What is Null and duplicate detection in Apache Spark?

Apache Sparkdata~5 mins

Null and duplicate detection in Apache Spark

Choose your learning style9 modes available

Learn Why Deep Visual Try Challenge Project Recall Time

Introduction

We check for missing or repeated data to keep our data clean and reliable.

When you want to find missing values in a customer list.

Before analyzing sales data, to remove repeated entries.

To check if survey responses have empty answers.

When preparing data for machine learning to avoid errors.

To ensure data quality before reporting results.

Syntax

Apache Spark

df.filter(df['column'].isNull())
df.dropDuplicates()

# To count nulls in a column:
df.filter(df['column'].isNull()).count()

# To find duplicate rows:
df.groupBy(df.columns).count().filter('count > 1')
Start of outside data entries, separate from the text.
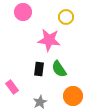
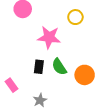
yellow circle: (66, 17) -> (75, 17), moved
orange circle: (73, 96) -> (85, 75), moved

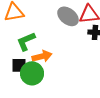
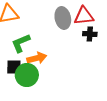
gray ellipse: (68, 16) -> (63, 18), turned 40

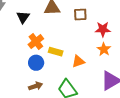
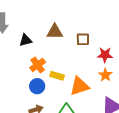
black triangle: (23, 17) -> (26, 40), turned 40
orange triangle: (78, 61) -> (79, 86), size x1.5

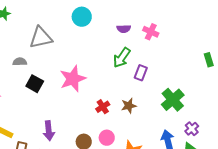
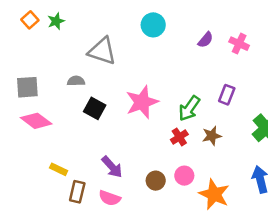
purple semicircle: (124, 29) -> (205, 40), turned -48
gray triangle: (41, 38) -> (102, 51), turned 30
green arrow: (122, 58) -> (189, 108), moved
purple arrow: (49, 131) -> (112, 167), turned -36

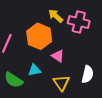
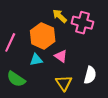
cyan triangle: (34, 70) -> (36, 60), moved

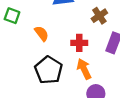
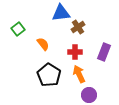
green square: (12, 16) -> (18, 29), turned 32
brown cross: (99, 16) -> (78, 27), moved

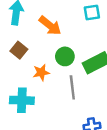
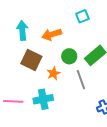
orange arrow: (50, 26) -> (52, 34), turned 138
brown square: (19, 50) -> (31, 60), size x1.5

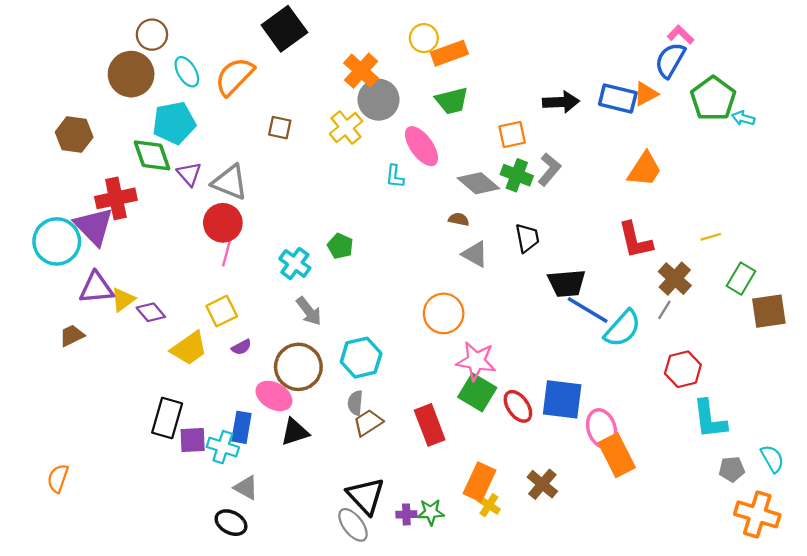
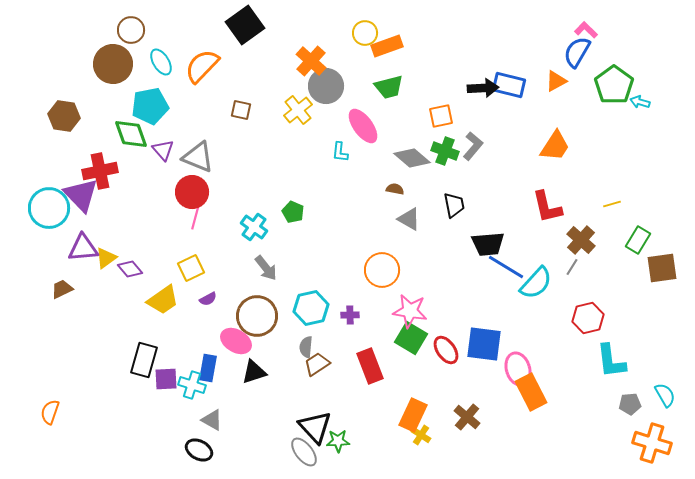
blue rectangle: (618, 99) -> (509, 85), moved
green star: (431, 512) -> (338, 441), moved
purple cross: (406, 514) -> (350, 315), moved

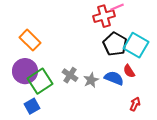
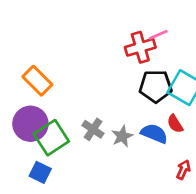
black pentagon: (115, 44) -> (156, 86), turned -30
blue square: (32, 106) -> (40, 172), turned -35

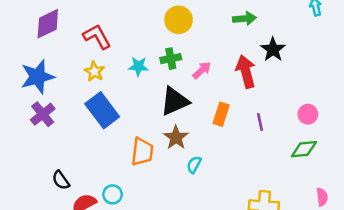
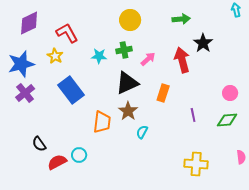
yellow star: (94, 72) -> (55, 56), moved
purple line: (260, 122) -> (193, 115), moved

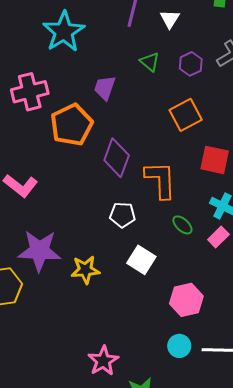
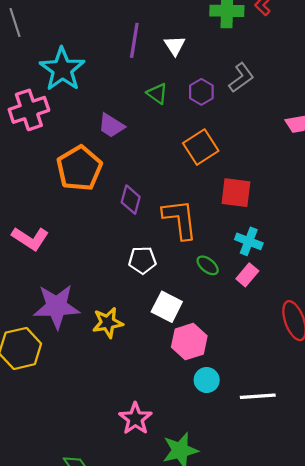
purple trapezoid: (105, 88) -> (111, 126), turned -72
pink cross: (30, 92) -> (29, 110), moved
purple diamond: (117, 158) -> (131, 200), size x0.7
pink hexagon: (186, 300) -> (189, 342), moved
cyan circle: (179, 346) -> (207, 380), moved

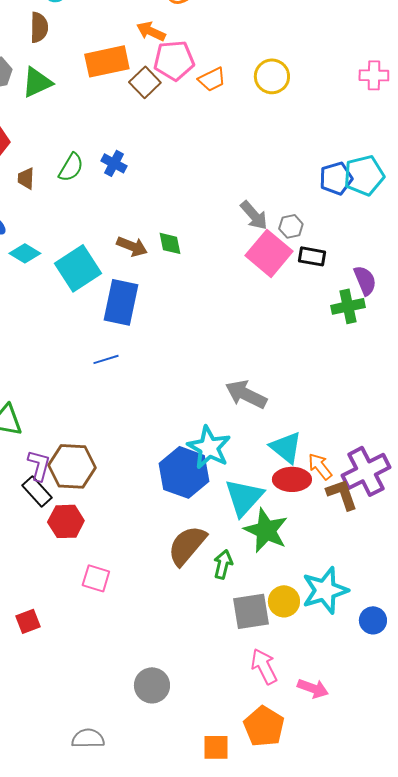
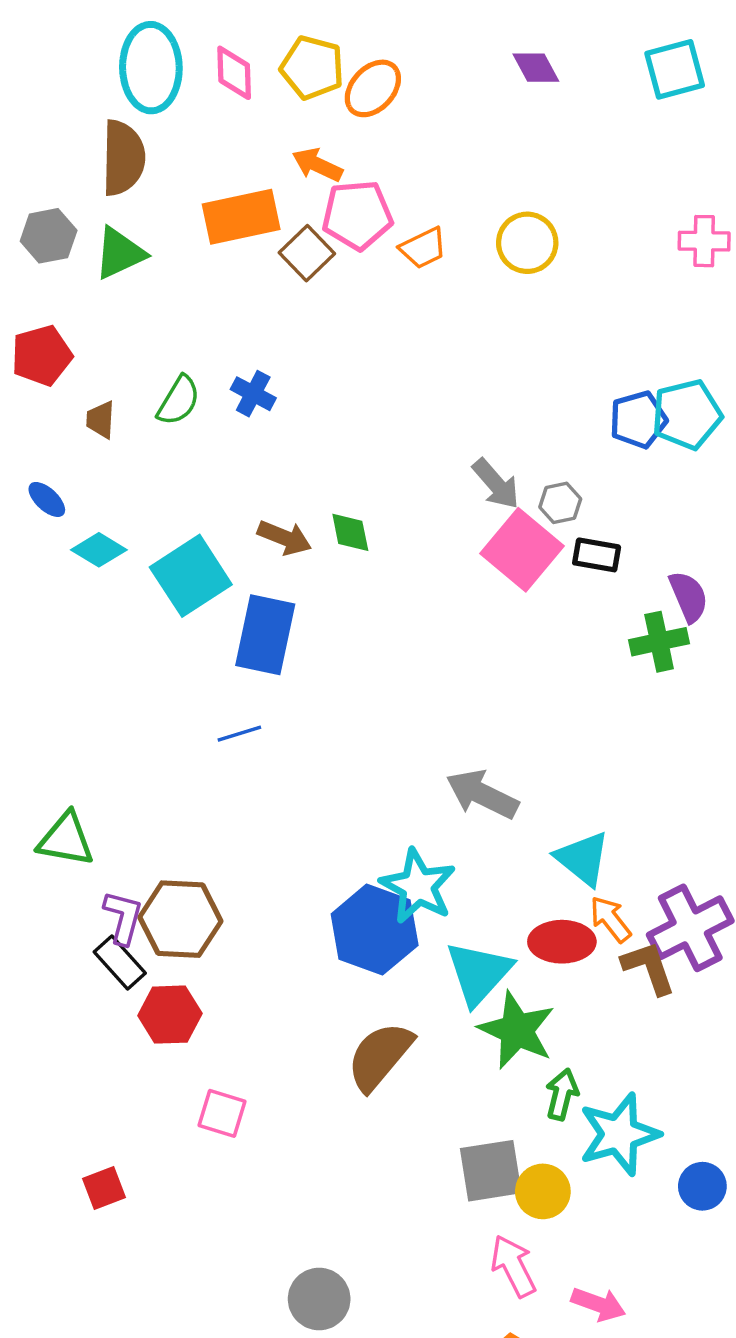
brown semicircle: (39, 27) -> (123, 158), size x1.4
cyan triangle: (286, 447) -> (583, 858), moved
green arrow: (223, 564) -> (562, 1094), moved
yellow circle: (284, 601) -> (543, 1191), moved

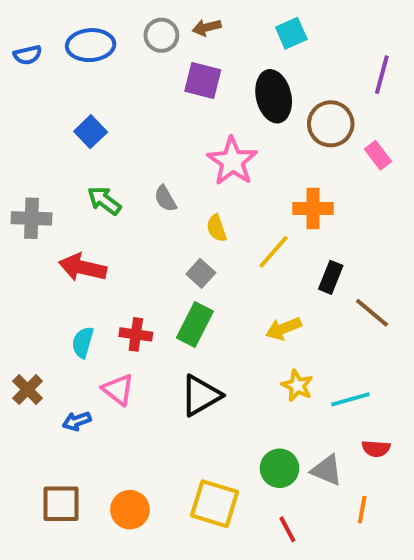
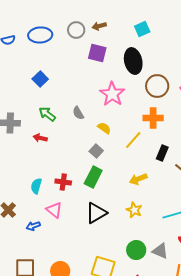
brown circle: (331, 124) -> (157, 86), moved
yellow semicircle: (217, 228) -> (104, 128), turned 144
red arrow: (83, 268) -> (40, 138), moved, size x0.6
yellow star: (297, 386) -> (134, 210), moved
isNull() checks for missing values in a column.

dropDuplicates() removes repeated rows from the DataFrame.

Examples

Shows rows where the 'age' column has missing values.

Apache Spark

df.filter(df['age'].isNull()).show()

Removes duplicate rows and shows the unique rows.

Apache Spark

df.dropDuplicates().show()

Finds and shows rows that appear more than once (duplicates).

Apache Spark

df.groupBy(df.columns).count().filter('count > 1').show()

Sample Program

This program creates a small table with some missing ages and repeated rows. It shows how to find missing ages, detect duplicates, and remove duplicates.

Apache Spark

from pyspark.sql import SparkSession

spark = SparkSession.builder.appName('NullDuplicateDemo').getOrCreate()

# Sample data with nulls and duplicates
data = [
    (1, 'Alice', 25),
    (2, 'Bob', None),
    (3, 'Charlie', 30),
    (4, 'Bob', None),
    (5, None, 22),
    (1, 'Alice', 25)
]

columns = ['id', 'name', 'age']

df = spark.createDataFrame(data, columns)

print('Original DataFrame:')
df.show()

print('Rows with nulls in age column:')
df.filter(df['age'].isNull()).show()

print('Duplicate rows:')
df.groupBy(df.columns).count().filter('count > 1').show()

print('DataFrame after dropping duplicates:')
df.dropDuplicates().show()

spark.stop()

OutputSuccess

Important Notes

Null values can cause errors in calculations if not handled.

Duplicates can bias your analysis by counting the same data multiple times.

Always check for nulls and duplicates before deeper analysis.

Summary

Null detection finds missing data in columns.

Duplicate detection finds repeated rows.

Cleaning data improves analysis accuracy.